At a Glance
- Tasks: Lead the development of data models and create efficient transformation pipelines.
- Company: Harnham, a growing analytics firm in Greater London.
- Benefits: Hybrid work model, competitive salary, and opportunities for mentorship.
- Other info: Dynamic role with a focus on engineering excellence.
- Why this job: Join a collaborative team and make a real impact on data quality.
- Qualifications: Experience with SQL, PySpark, and Databricks; mentoring skills preferred.
The predicted salary is between 60000 - 80000 £ per year.
Harnham in Greater London is seeking an Analytics Engineer for a hybrid role in its expanding Analytics Engineering function. You will lead the development of high-quality data models and oversee the integration of complex business requirements into efficient transformation pipelines, primarily in SQL and PySpark.
The ideal candidate will have significant experience with Databricks and a focus on mentoring within a collaborative team environment that values engineering excellence and data quality.
Senior Analytics Engineer: Lakehouse Lead & Data Modeller employer: Harnham
Contact Detail:
Harnham Recruiting Team
StudySmarter Expert Advice 🤫
We think this is how you could land Senior Analytics Engineer: Lakehouse Lead & Data Modeller
✨Tip Number 1
Network like a pro! Reach out to current employees at Harnham or in similar roles on LinkedIn. A friendly chat can give us insights into the company culture and maybe even a referral!
✨Tip Number 2
Show off your skills! Prepare a portfolio showcasing your best data models and transformation pipelines. We want to see how you tackle complex business requirements, especially with SQL and PySpark.
✨Tip Number 3
Practice makes perfect! Get ready for technical interviews by brushing up on your Databricks knowledge and SQL queries. We recommend doing mock interviews with friends or using online platforms.
✨Tip Number 4
Apply through our website! It’s the best way to ensure your application gets noticed. Plus, we love seeing candidates who take the initiative to connect directly with us.

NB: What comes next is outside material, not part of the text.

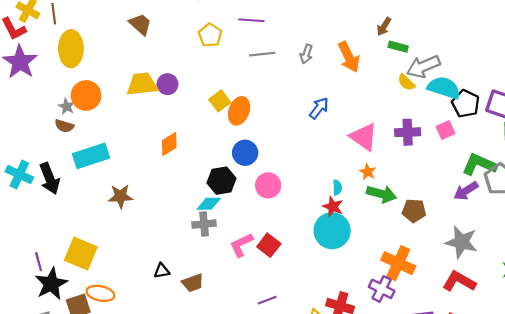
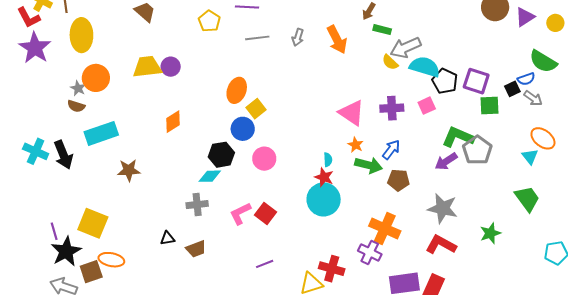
yellow square: (220, 101) -> (256, 109), moved
blue arrow: (319, 108) -> (391, 150), moved
gray cross: (204, 224) -> (197, 205), moved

We think you need these skills to ace Senior Analytics Engineer: Lakehouse Lead & Data Modeller
Some tips for your application 🫡
Show Off Your Skills: Make sure to highlight your experience with SQL, PySpark, and Databricks in your application. We want to see how you've used these tools to create data models and transformation pipelines in the past.
Tailor Your Application: Don’t just send a generic CV! Customise your application to reflect the specific requirements of the Senior Analytics Engineer role. We love seeing how you align with our values and the job description.
Share Your Mentoring Experience: Since we value collaboration and mentoring, include examples of how you've supported others in your team. This shows us you're not just a tech whiz but also a great team player!
Apply Through Our Website: We encourage you to apply directly through our website. It’s the best way for us to receive your application and ensures you’re considered for this exciting opportunity!
How to prepare for a job interview at Harnham
✨Know Your Tech Inside Out
Make sure you’re well-versed in SQL, PySpark, and Databricks. Brush up on your technical skills and be ready to discuss how you've used these tools in past projects. Prepare to explain your thought process when developing data models and transformation pipelines.
✨Showcase Your Mentoring Skills
Since the role involves mentoring, think of examples where you've guided others or contributed to a collaborative team environment. Be prepared to share how you fostered engineering excellence and improved data quality within your team.
✨Understand the Business Context
Research Harnham and its analytics function. Understand their business model and how your role as an Analytics Engineer fits into their goals. This will help you articulate how you can add value and integrate complex business requirements effectively.
✨Prepare Questions That Matter
Have insightful questions ready for your interviewers. Ask about their current challenges in analytics engineering or how they measure success in data modelling. This shows your genuine interest in the role and helps you assess if it’s the right fit for you.